In [214]:
import pandas as pd
from sklearn.model_selection import train_test_split, GridSearchCV
from sklearn.linear_model import LinearRegression
from sklearn.preprocessing import RobustScaler, StandardScaler, scale
from lightgbm import LGBMRegressor
from sklearn.pipeline import Pipeline
from sklearn.metrics import r2_score

In [53]:
data = pd.read_csv("../dataset/polymer.csv")
data.head()

Unnamed: 0,log(shear rate) in s^-1,Polymer conc(wt%),NaCl concentration(wt%),Ca+2 concentration(wt%),Temperature(in celsius),log(viscosity) in cP
0,0.010415,0.3,0.1,0.0,25,2309.56
1,0.022561,0.3,0.1,0.0,25,2298.77
2,0.04887,0.3,0.1,0.0,25,2288.02
3,0.101641,0.3,0.1,0.0,25,1981.19
4,0.220169,0.3,0.1,0.0,25,1715.09


### Feature Engineering

Viscocity = **shear stress** / **shear rate**

I engineered the features to derive **shear stress** in order to improve the quality of the data

In [54]:
data['shear stress'] = data['log(viscosity) in cP'] * data['log(shear rate) in s^-1']

In [55]:
data.head()

Unnamed: 0,log(shear rate) in s^-1,Polymer conc(wt%),NaCl concentration(wt%),Ca+2 concentration(wt%),Temperature(in celsius),log(viscosity) in cP,shear stress
0,0.010415,0.3,0.1,0.0,25,2309.56,24.054529
1,0.022561,0.3,0.1,0.0,25,2298.77,51.86232
2,0.04887,0.3,0.1,0.0,25,2288.02,111.816453
3,0.101641,0.3,0.1,0.0,25,1981.19,201.370133
4,0.220169,0.3,0.1,0.0,25,1715.09,377.60965


**I separated the features from the target variable**

In [56]:
X = data.drop('log(viscosity) in cP', axis = 1)
y = data['log(viscosity) in cP']

**I chose to use a random state of 0 to ensure that I get a reproducable result after splitting**

In [75]:
X_train, X_test, y_train, y_test = train_test_split(X, y, random_state = 0)

In [208]:
scaler = StandardScaler()
model = LGBMRegressor(learning_rate=0.9, reg_alpha=0.6)

In [209]:
pipe = Pipeline([
    
    ('scaler', scaler),
    ('model', model)   
])

In [210]:
pipe.fit(X_train, y_train)

Pipeline(memory=None,
         steps=[('scaler',
                 StandardScaler(copy=True, with_mean=True, with_std=True)),
                ('model',
                 LGBMRegressor(boosting_type='gbdt', class_weight=None,
                               colsample_bytree=1.0, importance_type='split',
                               learning_rate=0.9, max_depth=-1,
                               min_child_samples=20, min_child_weight=0.001,
                               min_split_gain=0.0, n_estimators=100, n_jobs=-1,
                               num_leaves=31, objective=None, random_state=None,
                               reg_alpha=0.6, reg_lambda=0.0, silent=True,
                               subsample=1.0, subsample_for_bin=200000,
                               subsample_freq=0))],
         verbose=False)

In [211]:
prediction = pipe.predict(X_test)

In [216]:
prediction_score = r2_score(y_test, prediction)
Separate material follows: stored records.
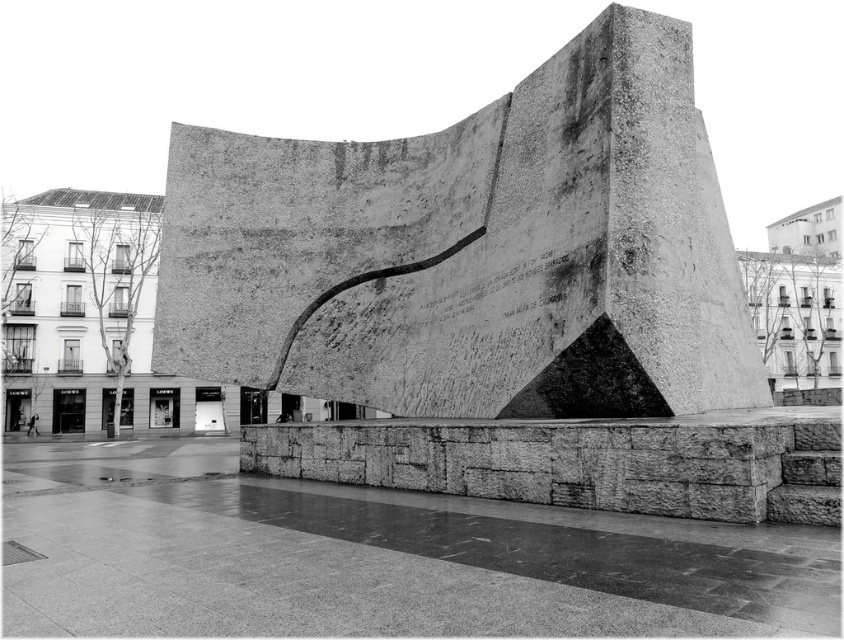 Question: From the image, what is the correct spatial relationship of rough concrete sculpture at center in relation to smooth concrete wall at lower center?

Choices:
 (A) right
 (B) left

Answer: (A)

Question: Is smooth concrete wall at lower center bigger than rough stone ledge at center?

Choices:
 (A) no
 (B) yes

Answer: (A)

Question: Which point is farther to the camera?

Choices:
 (A) rough concrete sculpture at center
 (B) rough stone ledge at center
 (C) smooth concrete wall at lower center

Answer: (A)

Question: Based on their relative distances, which object is farther from the rough concrete sculpture at center?

Choices:
 (A) rough stone ledge at center
 (B) smooth concrete wall at lower center

Answer: (B)

Question: Does rough concrete sculpture at center appear on the left side of smooth concrete wall at lower center?

Choices:
 (A) yes
 (B) no

Answer: (B)

Question: Which point is closer to the camera?

Choices:
 (A) rough stone ledge at center
 (B) rough concrete sculpture at center

Answer: (A)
print(f"The root mean square score for the test set is {prediction_score}")

The root mean square score for the test set is 0.9204579561063964


### Report

I tried three models; Linear Regression, Decision Tree, Xgboost, and Lightgbm

All models except Linear Regression gave an accuracy score that is beyond 0.5. The quality of the model increased after I engineered the features.

The best score I recorded without hyperparameter tunning was Lightbgm's model, after which I tunned some of the hyperparameters mannually to improve the performance of the model.

I finalized my work and decided to work with just Lightgbm model in my workflow, removing other models from the workflow.